Another vacation read and one that reminded me of why I like Neil Gaiman so much. I came into this novel without knowing much about it and since I read it on my kindle, I didn’t even have a back cover summary to prepare me for what unfolds. I think that made this short but beautifully written story all the more powerful.
The novel starts out with an unnamed narrator, returning to his childhood home in England, to attend a funeral. He has some time to kill so he wanders around the countryside near where his family home used to be and he suddenly remembers the farm down the road and the young girl, a few years older than he was, who lived there—Lettie Hempstock. He stops by the farm and meets an elderly lady that he assumes is Lettie’s mother. They make small talk and the narrator asks if he can go down and see the pond at the edge of the property, a pond that Lettie often referred to as her “ocean.” It is there that the narrator is suddenly thrown back into memories of his past—memories of a particular summer when he was seven and when he met Lettie, her mother, and her grandmother and learned that there was magic in the world.

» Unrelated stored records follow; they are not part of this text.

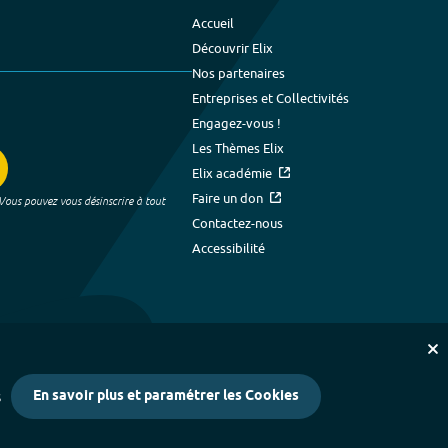
Accueil
Découvrir Elix
Nos partenaires
Entreprises et Collectivités
Engagez-vous !
Les Thèmes Elix
Elix académie
Faire un don
 Vous pouvez vous désinscrire à tout
Contactez-nous
Accessibilité
En savoir plus et paramétrer les Cookies
s
kies
-
Crédits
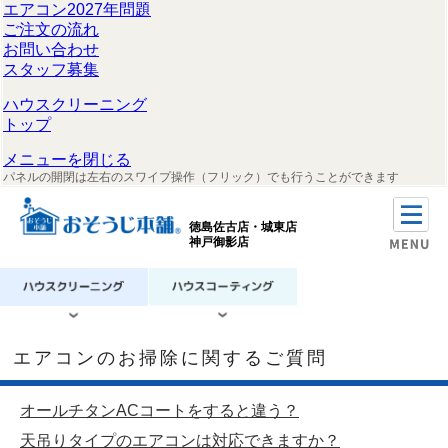
エアコン2027年問題
ご注文の流れ
お問い合わせ
スタッフ募集
ハウスクリーニング
トップ
メニューを閉じる
パネルの開閉は左右のスワイプ操作（フリック）でも行うことができます
徳島佐古店・城東店
神戸御影店
エアコンのお掃除に関するご質問
オールチタンACコートをすると違う？
天吊りタイプのエアコンは対応できますか？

I don’t think it’s any accident that the adult narrator sounds a lot like Neil Gaiman and I suspect the quiet, bookish, 7-year-old narrator might resemble him as a kid as well. Though I don’t want to give away the plot on this one, I really appreciate the way Gaiman captures the powerlessness of being a young kid—where the adults control your world in ways both frustrating and frightening. The evil that the narrator and Lettie accidentally unleash could be read as supernatural or natural, but it’s terrifying either way.
This is both a “coming of age” and “loss of innocence” story but it is told in a way both beautiful and horrifying, both dark and optimistic. Can you tell I really liked it? I definitely did.
*Thanks to Amazon reviewer, Richard Owens, for giving me the idea for this title.